Jusque là, vous me suivez.

Or, Clementine a des accointances avec le « cercle néerlandais », un groupe de Hollandais/es se réunissant pour des excursions communes, mais aussi avec une autre association « Images et Vins d’Ange » à l’histoire très compliquée (d’où mon titre). To cut a long story short : une quinzaine de ces membres voulaient venir déguster nos vins. Pour cela, no problemo, mais ils souhaitaient aussi faire la cargolade. Mon casot des Quatre Chemins, endroit magnifique, ne peut accueillir tant de monde dans de bonnes conditions, la charretière qui y conduit exige un véhicule tout-terrain et ... Christine est allergique au dernier degré à ce gastéropode, alors qu’elle le trouve très savoureux.

 

J’ai donc suggéré - à quelque chose malheur est bon * – de voir si la nouvelle enseigne corneillanaise ne pourrait pas nous recevoir. Il s’agit de Le P’tit Lord qui fera l’objet d’un blog très bientôt. En bref, un des deux cafés du village, où j’ai vu passer trois gérants en 8 années, dispose de 4 chambres et d’une salle de restauration accueillante, avec une cuisine permettant de travailler. A présent, il dispose également de Stéphane Lord, assisté de sa compagne quand c’est nécessaire. Donc, on peut y manger depuis 4 mois environ.
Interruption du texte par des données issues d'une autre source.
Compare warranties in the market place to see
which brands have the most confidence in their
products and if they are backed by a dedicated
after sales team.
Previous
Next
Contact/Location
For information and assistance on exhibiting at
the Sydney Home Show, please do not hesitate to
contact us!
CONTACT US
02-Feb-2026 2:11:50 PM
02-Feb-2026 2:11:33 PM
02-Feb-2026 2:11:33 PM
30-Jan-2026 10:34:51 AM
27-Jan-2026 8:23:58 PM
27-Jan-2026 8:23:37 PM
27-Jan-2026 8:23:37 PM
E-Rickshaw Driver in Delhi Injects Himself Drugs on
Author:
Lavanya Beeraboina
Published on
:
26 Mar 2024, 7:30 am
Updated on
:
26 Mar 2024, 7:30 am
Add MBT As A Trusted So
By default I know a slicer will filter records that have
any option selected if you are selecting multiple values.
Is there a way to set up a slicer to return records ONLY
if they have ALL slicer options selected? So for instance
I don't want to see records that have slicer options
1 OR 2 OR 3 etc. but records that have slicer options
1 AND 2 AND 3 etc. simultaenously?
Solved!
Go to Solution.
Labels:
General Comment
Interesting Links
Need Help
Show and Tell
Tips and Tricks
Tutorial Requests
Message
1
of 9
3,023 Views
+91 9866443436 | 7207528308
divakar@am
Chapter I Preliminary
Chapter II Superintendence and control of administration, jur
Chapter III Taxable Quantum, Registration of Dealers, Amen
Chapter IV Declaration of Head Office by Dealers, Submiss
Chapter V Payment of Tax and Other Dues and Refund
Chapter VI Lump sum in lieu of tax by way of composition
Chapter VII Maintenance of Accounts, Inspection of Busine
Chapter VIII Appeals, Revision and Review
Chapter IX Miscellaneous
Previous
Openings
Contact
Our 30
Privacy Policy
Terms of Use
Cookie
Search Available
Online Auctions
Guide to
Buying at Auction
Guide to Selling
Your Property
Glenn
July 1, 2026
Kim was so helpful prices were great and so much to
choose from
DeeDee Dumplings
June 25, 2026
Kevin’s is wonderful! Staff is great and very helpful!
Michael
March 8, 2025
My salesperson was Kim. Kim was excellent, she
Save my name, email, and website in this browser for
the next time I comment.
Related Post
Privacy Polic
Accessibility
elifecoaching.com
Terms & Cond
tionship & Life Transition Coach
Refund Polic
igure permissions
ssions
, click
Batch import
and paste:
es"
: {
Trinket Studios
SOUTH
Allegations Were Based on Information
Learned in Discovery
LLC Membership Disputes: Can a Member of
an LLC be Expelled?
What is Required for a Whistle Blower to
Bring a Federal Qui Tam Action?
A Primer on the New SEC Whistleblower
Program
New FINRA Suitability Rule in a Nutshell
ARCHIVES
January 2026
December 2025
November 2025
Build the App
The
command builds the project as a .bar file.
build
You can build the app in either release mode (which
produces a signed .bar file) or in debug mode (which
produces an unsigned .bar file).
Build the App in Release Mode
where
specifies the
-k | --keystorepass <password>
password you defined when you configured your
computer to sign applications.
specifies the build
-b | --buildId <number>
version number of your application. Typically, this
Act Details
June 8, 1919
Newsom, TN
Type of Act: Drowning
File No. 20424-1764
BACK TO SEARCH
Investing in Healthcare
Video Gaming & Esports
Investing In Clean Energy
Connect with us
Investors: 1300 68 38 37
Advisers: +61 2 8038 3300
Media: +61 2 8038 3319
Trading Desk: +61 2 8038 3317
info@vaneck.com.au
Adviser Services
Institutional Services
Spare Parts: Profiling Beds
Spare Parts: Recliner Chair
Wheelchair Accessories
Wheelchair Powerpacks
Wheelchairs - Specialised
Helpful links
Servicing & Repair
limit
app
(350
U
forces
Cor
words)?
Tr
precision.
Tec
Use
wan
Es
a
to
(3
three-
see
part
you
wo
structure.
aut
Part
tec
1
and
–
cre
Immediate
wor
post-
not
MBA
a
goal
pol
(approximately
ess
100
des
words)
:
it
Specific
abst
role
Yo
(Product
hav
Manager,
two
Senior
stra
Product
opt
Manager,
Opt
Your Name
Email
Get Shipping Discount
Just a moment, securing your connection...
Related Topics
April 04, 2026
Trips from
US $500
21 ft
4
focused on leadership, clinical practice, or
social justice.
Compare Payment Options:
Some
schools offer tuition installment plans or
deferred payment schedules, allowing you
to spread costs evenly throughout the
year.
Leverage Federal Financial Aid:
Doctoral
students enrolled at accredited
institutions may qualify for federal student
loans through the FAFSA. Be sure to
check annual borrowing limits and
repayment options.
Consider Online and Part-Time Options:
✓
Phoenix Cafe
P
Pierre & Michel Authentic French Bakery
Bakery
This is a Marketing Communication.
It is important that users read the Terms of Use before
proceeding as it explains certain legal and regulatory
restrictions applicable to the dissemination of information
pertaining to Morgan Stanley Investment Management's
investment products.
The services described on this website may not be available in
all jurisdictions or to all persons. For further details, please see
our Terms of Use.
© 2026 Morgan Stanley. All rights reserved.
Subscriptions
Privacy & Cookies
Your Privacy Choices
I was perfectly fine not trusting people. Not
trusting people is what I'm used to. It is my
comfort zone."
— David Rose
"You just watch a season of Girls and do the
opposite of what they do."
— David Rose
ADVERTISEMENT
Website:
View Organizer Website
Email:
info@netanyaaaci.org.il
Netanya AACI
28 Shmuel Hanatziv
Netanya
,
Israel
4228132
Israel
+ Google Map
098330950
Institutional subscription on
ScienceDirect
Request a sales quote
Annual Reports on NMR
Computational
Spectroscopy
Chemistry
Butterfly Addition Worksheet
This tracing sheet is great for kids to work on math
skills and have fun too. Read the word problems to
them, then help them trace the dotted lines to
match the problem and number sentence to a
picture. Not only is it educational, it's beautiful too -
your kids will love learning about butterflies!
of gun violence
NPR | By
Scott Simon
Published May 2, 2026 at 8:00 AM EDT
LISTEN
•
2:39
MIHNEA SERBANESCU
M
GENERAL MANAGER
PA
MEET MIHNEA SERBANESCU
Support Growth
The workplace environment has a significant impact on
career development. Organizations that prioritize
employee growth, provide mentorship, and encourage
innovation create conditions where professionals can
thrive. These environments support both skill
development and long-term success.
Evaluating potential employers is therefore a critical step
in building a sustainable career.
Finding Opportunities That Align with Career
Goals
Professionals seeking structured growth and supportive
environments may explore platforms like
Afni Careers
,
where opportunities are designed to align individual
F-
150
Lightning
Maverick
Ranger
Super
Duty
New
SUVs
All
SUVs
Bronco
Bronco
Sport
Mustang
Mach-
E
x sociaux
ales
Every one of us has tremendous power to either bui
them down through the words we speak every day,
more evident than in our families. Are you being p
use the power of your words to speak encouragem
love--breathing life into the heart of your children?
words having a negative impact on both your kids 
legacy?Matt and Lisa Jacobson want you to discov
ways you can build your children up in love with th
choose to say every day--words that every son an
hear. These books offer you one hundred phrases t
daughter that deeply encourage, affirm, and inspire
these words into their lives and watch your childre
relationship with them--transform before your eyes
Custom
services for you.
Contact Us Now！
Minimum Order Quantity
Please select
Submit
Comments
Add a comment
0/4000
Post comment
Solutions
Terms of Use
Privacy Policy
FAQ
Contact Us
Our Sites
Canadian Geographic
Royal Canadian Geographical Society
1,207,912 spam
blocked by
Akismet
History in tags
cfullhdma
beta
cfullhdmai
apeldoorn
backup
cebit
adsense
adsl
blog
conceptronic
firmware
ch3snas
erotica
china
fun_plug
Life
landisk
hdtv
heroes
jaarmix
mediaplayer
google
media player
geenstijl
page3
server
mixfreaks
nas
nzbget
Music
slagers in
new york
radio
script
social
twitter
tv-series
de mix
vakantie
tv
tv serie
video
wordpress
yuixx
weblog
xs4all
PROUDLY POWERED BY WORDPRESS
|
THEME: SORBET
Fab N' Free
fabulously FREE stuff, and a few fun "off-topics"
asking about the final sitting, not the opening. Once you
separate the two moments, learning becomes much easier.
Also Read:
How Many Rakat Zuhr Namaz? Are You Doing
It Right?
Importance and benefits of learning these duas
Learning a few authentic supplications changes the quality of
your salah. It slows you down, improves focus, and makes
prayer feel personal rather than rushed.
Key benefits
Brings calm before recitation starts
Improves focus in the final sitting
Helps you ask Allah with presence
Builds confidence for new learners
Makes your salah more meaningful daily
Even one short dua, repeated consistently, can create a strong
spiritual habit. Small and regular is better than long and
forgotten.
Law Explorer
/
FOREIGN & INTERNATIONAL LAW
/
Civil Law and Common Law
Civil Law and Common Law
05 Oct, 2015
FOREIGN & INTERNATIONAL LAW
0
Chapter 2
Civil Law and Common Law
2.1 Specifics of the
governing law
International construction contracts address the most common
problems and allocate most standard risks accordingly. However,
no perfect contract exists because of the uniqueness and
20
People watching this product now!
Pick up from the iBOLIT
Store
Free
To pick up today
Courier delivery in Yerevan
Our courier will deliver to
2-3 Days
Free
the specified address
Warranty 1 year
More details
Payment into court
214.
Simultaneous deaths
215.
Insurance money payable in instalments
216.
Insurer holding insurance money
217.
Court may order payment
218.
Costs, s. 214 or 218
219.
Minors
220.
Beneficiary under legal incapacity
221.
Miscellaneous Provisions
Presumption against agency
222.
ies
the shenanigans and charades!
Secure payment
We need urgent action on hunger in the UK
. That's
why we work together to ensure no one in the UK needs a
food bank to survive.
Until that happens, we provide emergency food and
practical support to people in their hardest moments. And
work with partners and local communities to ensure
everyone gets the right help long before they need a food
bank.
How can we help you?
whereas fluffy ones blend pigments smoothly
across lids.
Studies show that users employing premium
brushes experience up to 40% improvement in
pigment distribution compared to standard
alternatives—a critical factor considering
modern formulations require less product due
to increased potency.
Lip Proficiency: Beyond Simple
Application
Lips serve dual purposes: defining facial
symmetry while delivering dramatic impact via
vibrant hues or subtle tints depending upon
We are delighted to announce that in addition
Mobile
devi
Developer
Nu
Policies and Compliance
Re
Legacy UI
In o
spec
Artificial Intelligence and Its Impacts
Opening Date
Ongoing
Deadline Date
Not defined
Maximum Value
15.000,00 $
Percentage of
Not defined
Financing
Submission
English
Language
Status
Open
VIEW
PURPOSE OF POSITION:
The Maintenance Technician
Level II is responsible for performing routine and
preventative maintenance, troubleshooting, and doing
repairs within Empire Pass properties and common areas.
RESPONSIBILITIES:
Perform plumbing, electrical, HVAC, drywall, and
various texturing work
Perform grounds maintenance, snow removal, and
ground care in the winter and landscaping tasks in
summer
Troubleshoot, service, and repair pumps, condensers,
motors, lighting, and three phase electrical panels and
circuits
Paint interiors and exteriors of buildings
Mais je vous en dirai plus une autre fois, cela risque de rendre mon récit encore plus confus.

 

* : Vu le temps qu’il fait chez nous, l’expression anglaise rendrait encore mieux la

     situation. Vous savez : every cloud has a silver lining ...

 

Après un exposé brillant, passionnant et à couper le souffle sur l’origine du Domaine de la Coume Majou, donné par le propriétaire historique de cette institution lui-même, nous avons dégusté les trois couleurs. J’en vois un qui ne suit pas : non, pas le bleu-blanc-rouge. Ensuite, c’est la vallée de l’Agly qui fut mise à l’honneur (Cuvée l’Eglise et Cuvée Majou).

 

A table – donc chez Stéphane, vous m’avez compris – c’est la Cuvée Miquelet 2005 qui a accompagné le mesclun rehaussé de magret fumé parfumé de fruits frais et assaisonné de balsamique, sur un lit de céléri. Moi, je tenais le crachoir au propre comme au figuré et c’est Christine qui a joué à Brillat-Savarin. Ensuite, une préparation très savante associant un rôti de veau et ses légumes de saison à du riz cuit « sec » et à l’ail, jus de cuisson présenté à part, s’est vue confiée aux mains expertes et veloutées de ... la Cuvée du Casot 2006. Ben oui da, je les traite bien, mes petits clients.

 

Ensuite, fastoche, la salade de garriguettes sur un émietté de croquant façon speculoos avec sa grosse nébuleuse de Chantilly fut abandonnée à la caresse lassive, sensuelle et même un rien émoustillante du Rivesaltes Grenat 2011, une vraie allumeuse.

 

Verdict de nos visiteurs : - « Très bien, ce petit jeune ».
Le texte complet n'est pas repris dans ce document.